So Sorry for Your War: A Short Story

Fifty years to the day after Nguyen Van Minh shot and killed Anthony Venezia in the village of Ben Suc, the former Viet Cong soldier knocked on the front door of the house where Venezia grew up.

Anthony Venezia’s sister Angela answered.

“Yes,” she said.

“These are for you,” he said.

Overcome with soft emotion, Nguyen Van Minh’s eyes welled as he stood at attention the way he did when he joined the fight as a boy. He extended the manila envelope he bought that morning at a strip mall discount store.

Angela looked from his wet black eyes to the envelope and back to his face. Lifting the copper-colored clasp, she opened the flap. The wallet-sized black and white photo showed her brother Tony riding a new wooden hobby horse on Christmas morning when they were four-year-old twins living in Scranton in the same green aluminum-sided house where Angela still lived.

“Where did you get this?”

“Look more,” said Nguyen Van Minh

The next photo showed her mother, Gina, and father, Tony Sr., at the party she and her brother threw for them on their parents’ 17th wedding anniversary. Gina told Angela over chocolate cake with peanut butter icing how she found rice in her hair for days after the wedding. Tony admitted to his son he was so nervous he almost fainted at the altar.
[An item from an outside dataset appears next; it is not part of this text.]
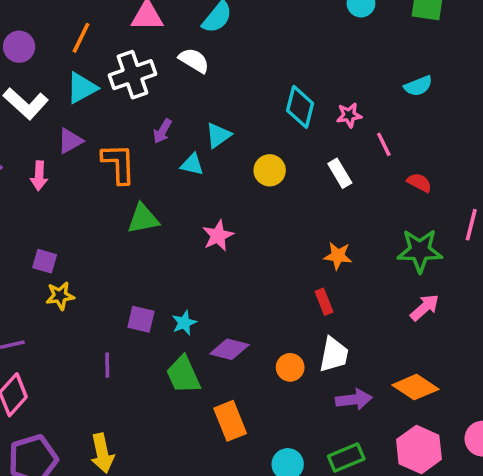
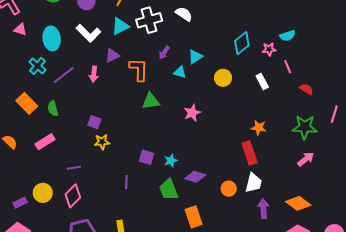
cyan semicircle: (418, 86) -> (288, 36), moved
cyan diamond: (300, 107) -> (242, 43), turned 35
red rectangle: (324, 302) -> (250, 153), size x1.6
purple arrow: (354, 399) -> (263, 209), turned -90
Angel stepped back from the door.

“Who are you?”

“And these,” Nguyen Van Minh said, handing her Tony’s dog tags.

Angela screamed.

“So sorry for your war,” Nguyen Van Minh said.

Police caught up to him at the convenience store four blocks away. Four squad cars rushed to the scene in response to Angela’s frantic 911 call. Five armed officers circled the small man with the stringy beard he sometimes told people made him look like legendary Communist leader Ho Chi Minh. The supervising sergeant did all the talking.

“You have ID?”

 Nguyen Van Minh handed over his American passport.
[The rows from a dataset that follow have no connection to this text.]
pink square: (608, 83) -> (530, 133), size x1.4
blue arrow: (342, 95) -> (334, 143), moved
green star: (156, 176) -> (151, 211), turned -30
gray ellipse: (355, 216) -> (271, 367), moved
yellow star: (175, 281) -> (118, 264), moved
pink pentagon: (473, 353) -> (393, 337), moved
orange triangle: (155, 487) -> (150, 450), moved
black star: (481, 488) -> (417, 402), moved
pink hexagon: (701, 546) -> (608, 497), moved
“You’re a citizen,” the sergeant said.

“I vote every election,” Nguyen Van Minh said.

“Where did you get the photographs of Tony Venezia?”

“From his wallet.”

“Tony died in Vietnam in 1972.”

“I shot him in an ambush.”

“You killed Tony Venezia in Vietnam.”


“Then you stole his stuff?”

“I wanted souvenirs. Now I return them.”

“Fifty years later?”

“I was wrong to take from the dead.”

The sergeant wasn’t sure what to do.

“I’d like to go home now,” Nguyen Van Minh said.

“You’re under arrest,” the sergeant said.
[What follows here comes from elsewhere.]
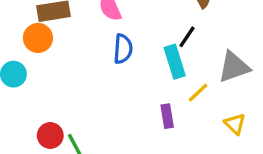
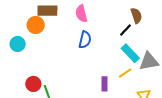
black line: (187, 37) -> (126, 30), moved
cyan rectangle: (175, 62) -> (130, 53), moved, turned -36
In his mind Nguyen Van Minh saw himself blending with the jungle that day, a bold 17-year-old freedom fighter waiting to pounce as he tensed and watched the American squad move closer. The 19-year-old walking point, laughing, smoking a cigarette and not wearing a helmet made the most noise. Squeezing one shot from his rifle, Nguyen Van Minh saw the enemy’s head snap back. With the firefight erupting all around, he settled into the adrenaline rush that always came with combat.

All 12 Americans died.

After picking through their bodies, taking what they could use in their continuing fight to rid their land of invaders, Nguyen Van Minh and his guerrilla compatriots moved on. Nguyen Van Minh took photographs and other papers from the body of the young man he killed. After stuffing the personal belongings into the Chinese-issued rucksack he retrieved earlier that week from a comrade killed in action he returned to the body, ripped the dog tags from his enemy’s neck and took them, too.

“Put your hands behind your back,” the police sergeant said.

Nguyen Van Minh, 67, set his jaw and stared straight ahead, not complying but not resisting.

Americans would never express sorrow for their wars.

Nor would they understand those who did.